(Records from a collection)
-------------------------

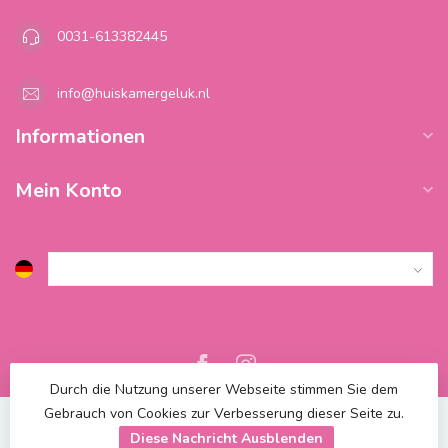
0031-613382445
info@huiskamergeluk.nl
Informationen
Mein Konto
Durch die Nutzung unserer Webseite stimmen Sie dem
Gebrauch von Cookies zur Verbesserung dieser Seite zu.
Diese Nachricht Ausblenden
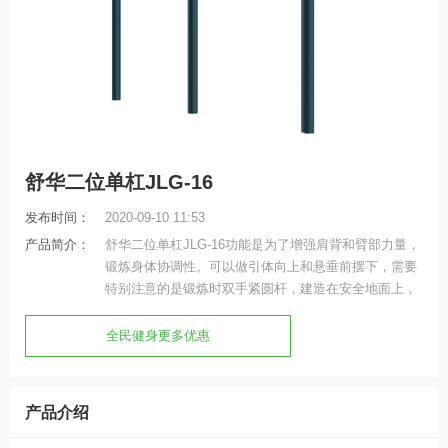
舒华二位单杠JLG-16
发布时间：
2020-09-10 11:53
产品简介：
舒华二位单杠JLG-16功能是为了增强肩背和臂部力量，
锻炼身体协调性。可以做引体向上和悬垂前摆下，需要
特别注意的是锻炼时双手紧圆杆，建造在安全地面上，
儿童使用时应有成年人保护。
全民健身更多优惠
产品介绍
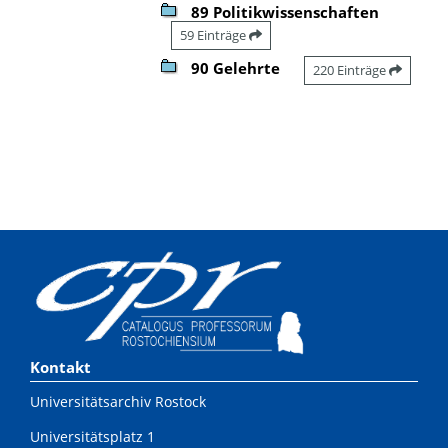
89 Politikwissenschaften
59 Einträge
90 Gelehrte
220 Einträge
Kontakt
Universitätsarchiv Rostock
Universitätsplatz 1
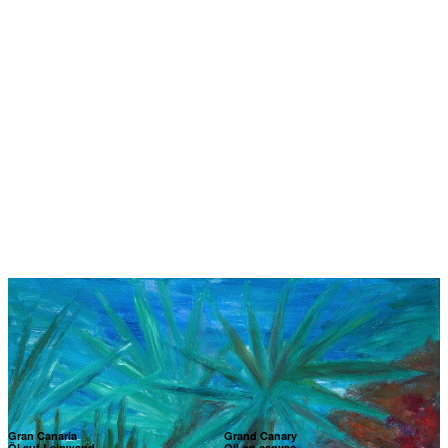
Gran Canaria
Grand Canary
Öl auf Leinwand
Oil on canvas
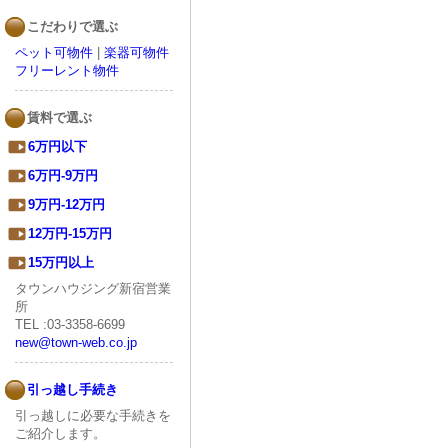
こだわりで選ぶ
ペット可物件
|
楽器可物件
フリーレント物件
賃料で選ぶ
6万円以下
6万円-9万円
9万円-12万円
12万円-15万円
15万円以上
タウンハウジング新宿営業
所
TEL :03-3358-6699
new@town-web.co.jp
引っ越し手続き
引っ越しに必要な手続きを
ご紹介します。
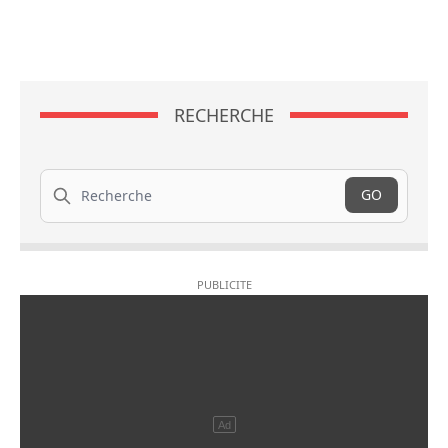
RECHERCHE
Recherche
GO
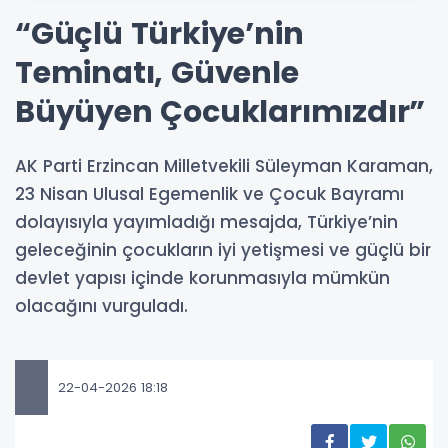
“Güçlü Türkiye’nin
Teminatı, Güvenle
Büyüyen Çocuklarımızdır”
AK Parti Erzincan Milletvekili Süleyman Karaman,
23 Nisan Ulusal Egemenlik ve Çocuk Bayramı
dolayısıyla yayımladığı mesajda, Türkiye’nin
geleceğinin çocukların iyi yetişmesi ve güçlü bir
devlet yapısı içinde korunmasıyla mümkün
olacağını vurguladı.
22-04-2026 18:18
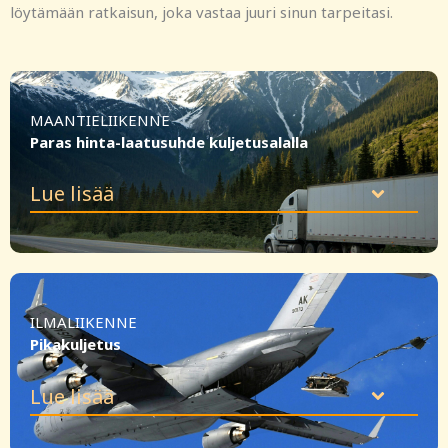
löytämään ratkaisun, joka vastaa juuri sinun tarpeitasi.
MAANTIELIIKENNE
Paras hinta-laatusuhde kuljetusalalla
Lue lisää
ILMALIIKENNE
Pikakuljetus
Lue lisää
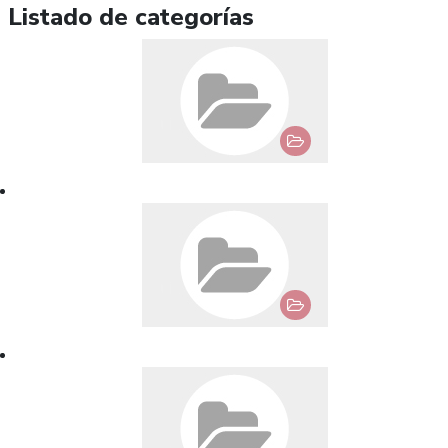
Listado de categorías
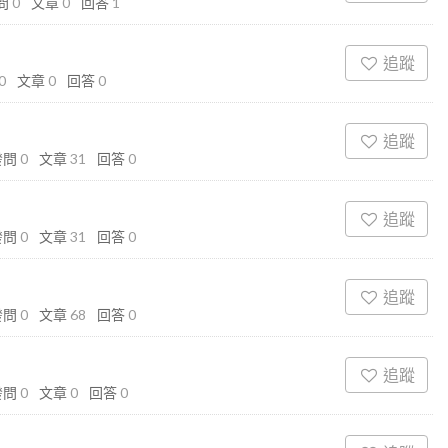
問
0
文章
0
回答
1
追蹤
0
文章
0
回答
0
追蹤
發問
0
文章
31
回答
0
追蹤
發問
0
文章
31
回答
0
追蹤
發問
0
文章
68
回答
0
追蹤
發問
0
文章
0
回答
0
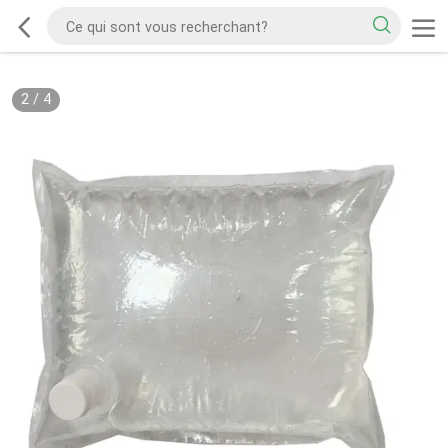
2
/
4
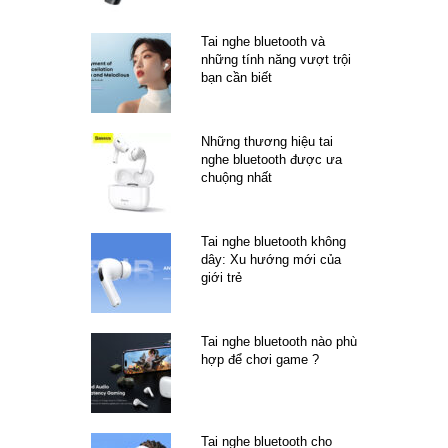
Tai nghe bluetooth và
những tính năng vượt trội
bạn cần biết
Những thương hiệu tai
nghe bluetooth được ưa
chuộng nhất
Tai nghe bluetooth không
dây: Xu hướng mới của
giới trẻ
Tai nghe bluetooth nào phù
hợp để chơi game ?
Tai nghe bluetooth cho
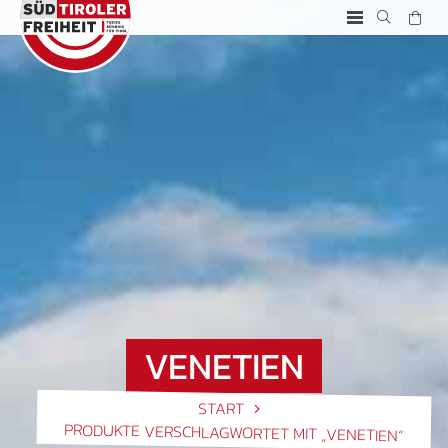
VENETIEN
START
PRODUKTE VERSCHLAGWORTET MIT „VENETIEN“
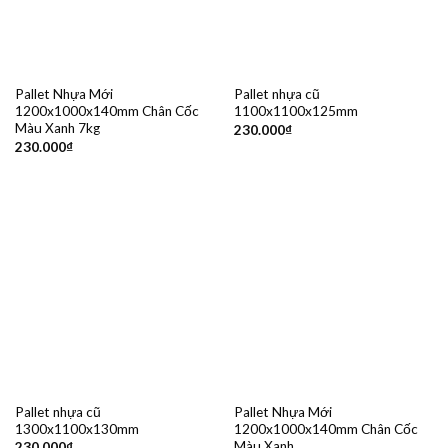
Pallet Nhựa Mới
Pallet nhựa cũ
1200x1000x140mm Chân Cốc
1100x1100x125mm
Màu Xanh 7kg
230.000
₫
230.000
₫
Pallet nhựa cũ
Pallet Nhựa Mới
1300x1100x130mm
1200x1000x140mm Chân Cốc
Màu Xanh
230.000
₫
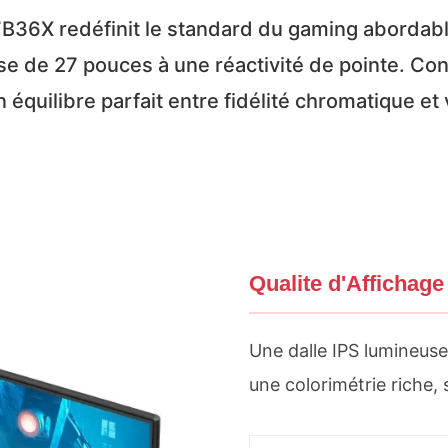
B36X redéfinit le standard du gaming abordab
e de 27 pouces à une réactivité de pointe. Con
un équilibre parfait entre fidélité chromatique et
Qualite d'Affichage
Une dalle IPS lumineuse
une colorimétrie riche,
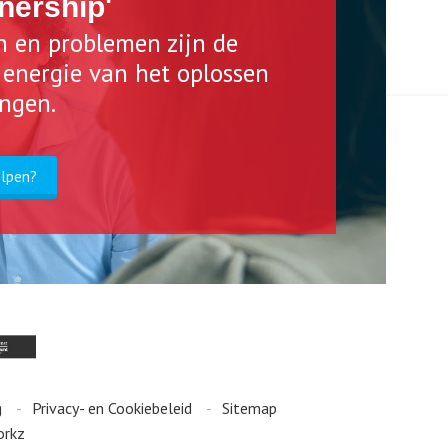
nership'
n en problemen zijn de
n energie van het oplossen
ingen.
elpen?
g
Privacy- en Cookiebeleid
Sitemap
orkz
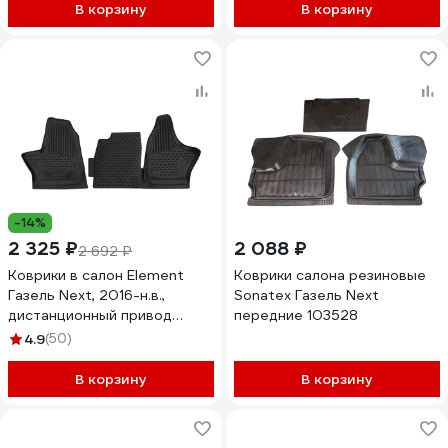
В корзину
В корзину
-14%
2 325 ₽
2 088 ₽
2 692 ₽
Коврики в салон Element
Коврики салона резиновые
Газель Next, 2016-н.в.,
Sonatex Газель Next
дистанционный привод
передние 103528
ручки КПП, 2 шт.
4.9
(50)
ELEMENT5314210k
В корзину
В корзину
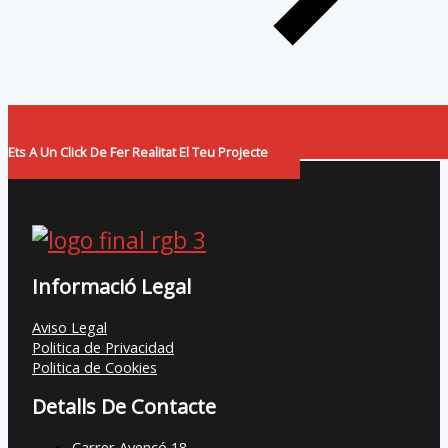
Ets A Un Click De Fer Realitat El Teu Projecte
Informació Legal
Aviso Legal
Politica de Privacidad
Politica de Cookies
Detalls De Contacte
Carrer Avencó 18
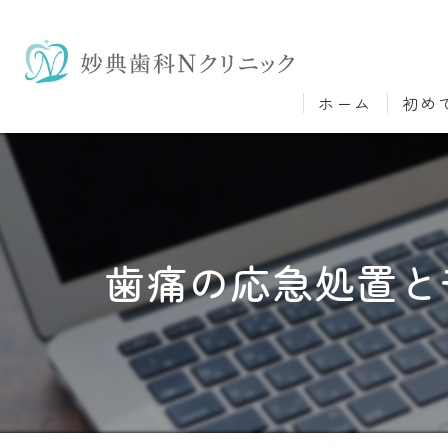
ホーム
初め
歯痛の応急処置と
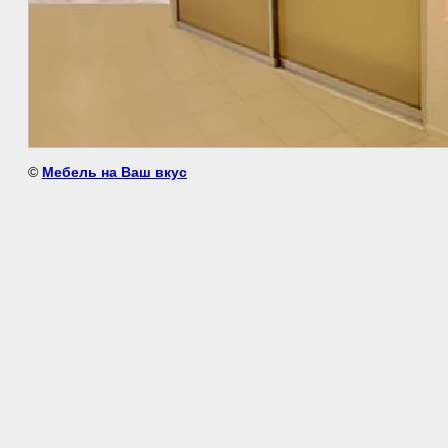
©
Мебель на Ваш вкус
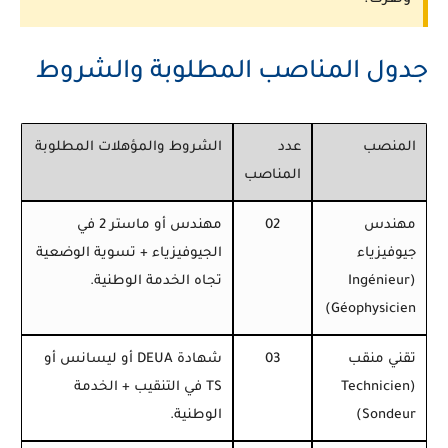
وتقرت.
جدول المناصب المطلوبة والشروط
المنصب
عدد
الشروط والمؤهلات المطلوبة
المناصب
مهندس
02
مهندس أو ماستر 2 في
جيوفيزياء
الجيوفيزياء + تسوية الوضعية
(Ingénieur
تجاه الخدمة الوطنية.
Géophysicien)
تقني منقب
03
شهادة DEUA أو ليسانس أو
(Technicien
TS في التنقيب + الخدمة
Sondeur)
الوطنية.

-------------------------

Restate, word for word, the entries above, dropping any picture.

**Response:**
0031-613382445
info@huiskamergeluk.nl
Informationen
Mein Konto
Durch die Nutzung unserer Webseite stimmen Sie dem
Gebrauch von Cookies zur Verbesserung dieser Seite zu.
Diese Nachricht Ausblenden
舒华二位单杠JLG-16
发布时间：
2020-09-10 11:53
产品简介：
舒华二位单杠JLG-16功能是为了增强肩背和臂部力量，
锻炼身体协调性。可以做引体向上和悬垂前摆下，需要
特别注意的是锻炼时双手紧圆杆，建造在安全地面上，
儿童使用时应有成年人保护。
全民健身更多优惠
产品介绍
89 Politikwissenschaften
59 Einträge
90 Gelehrte
220 Einträge
Kontakt
Universitätsarchiv Rostock
Universitätsplatz 1
Gran Canaria
Grand Canary
Öl auf Leinwand
Oil on canvas
こだわりで選ぶ
ペット可物件
|
楽器可物件
フリーレント物件
賃料で選ぶ
6万円以下
6万円-9万円
9万円-12万円
12万円-15万円
15万円以上
タウンハウジング新宿営業
所
TEL :03-3358-6699
new@town-web.co.jp
引っ越し手続き
引っ越しに必要な手続きを
ご紹介します。
RECHERCHE
Recherche
GO
“Güçlü Türkiye’nin
Teminatı, Güvenle
Büyüyen Çocuklarımızdır”
AK Parti Erzincan Milletvekili Süleyman Karaman,
23 Nisan Ulusal Egemenlik ve Çocuk Bayramı
dolayısıyla yayımladığı mesajda, Türkiye’nin
geleceğinin çocukların iyi yetişmesi ve güçlü bir
devlet yapısı içinde korunmasıyla mümkün
olacağını vurguladı.
22-04-2026 18:18
löytämään ratkaisun, joka vastaa juuri sinun tarpeitasi.
MAANTIELIIKENNE
Paras hinta-laatusuhde kuljetusalalla
Lue lisää
ILMALIIKENNE
Pikakuljetus
Lue lisää
Listado de categorías
問
0
文章
0
回答
1
追蹤
0
文章
0
回答
0
追蹤
發問
0
文章
31
回答
0
追蹤
發問
0
文章
31
回答
0
追蹤
發問
0
文章
68
回答
0
追蹤
發問
0
文章
0
回答
0
2
/
4
Tai nghe bluetooth và
những tính năng vượt trội
bạn cần biết
Những thương hiệu tai
nghe bluetooth được ưa
chuộng nhất
Tai nghe bluetooth không
dây: Xu hướng mới của
giới trẻ
Tai nghe bluetooth nào phù
hợp để chơi game ?
Tai nghe bluetooth cho
VENETIEN
START
PRODUKTE VERSCHLAGWORTET MIT „VENETIEN“
Pallet Nhựa Mới
Pallet nhựa cũ
1200x1000x140mm Chân Cốc
1100x1100x125mm
Màu Xanh 7kg
230.000
₫
230.000
₫
Pallet nhựa cũ
Pallet Nhựa Mới
1300x1100x130mm
1200x1000x140mm Chân Cốc
Màu Xanh
230.000
₫
B36X redéfinit le standard du gaming abordab
e de 27 pouces à une réactivité de pointe. Con
un équilibre parfait entre fidélité chromatique et
Qualite d'Affichage
Une dalle IPS lumineuse
une colorimétrie riche,
nership'
n en problemen zijn de
n energie van het oplossen
ingen.
elpen?
g
Privacy- en Cookiebeleid
Sitemap
orkz
В корзину
В корзину
-14%
2 325 ₽
2 088 ₽
2 692 ₽
Коврики в салон Element
Коврики салона резиновые
Газель Next, 2016-н.в.,
Sonatex Газель Next
дистанционный привод
передние 103528
ручки КПП, 2 шт.
4.9
(50)
ELEMENT5314210k
В корзину
В корзину
Ets A Un Click De Fer Realitat El Teu Projecte
Informació Legal
Aviso Legal
Politica de Privacidad
Politica de Cookies
Detalls De Contacte
Carrer Avencó 18
ホーム
初め
歯痛の応急処置と
©
Мебель на Ваш вкус
وتقرت.
جدول المناصب المطلوبة والشروط
المنصب
عدد
الشروط والمؤهلات المطلوبة
المناصب
مهندس
02
مهندس أو ماستر 2 في
جيوفيزياء
الجيوفيزياء + تسوية الوضعية
(Ingénieur
تجاه الخدمة الوطنية.
Géophysicien)
تقني منقب
03
شهادة DEUA أو ليسانس أو
(Technicien
TS في التنقيب + الخدمة
Sondeur)
الوطنية.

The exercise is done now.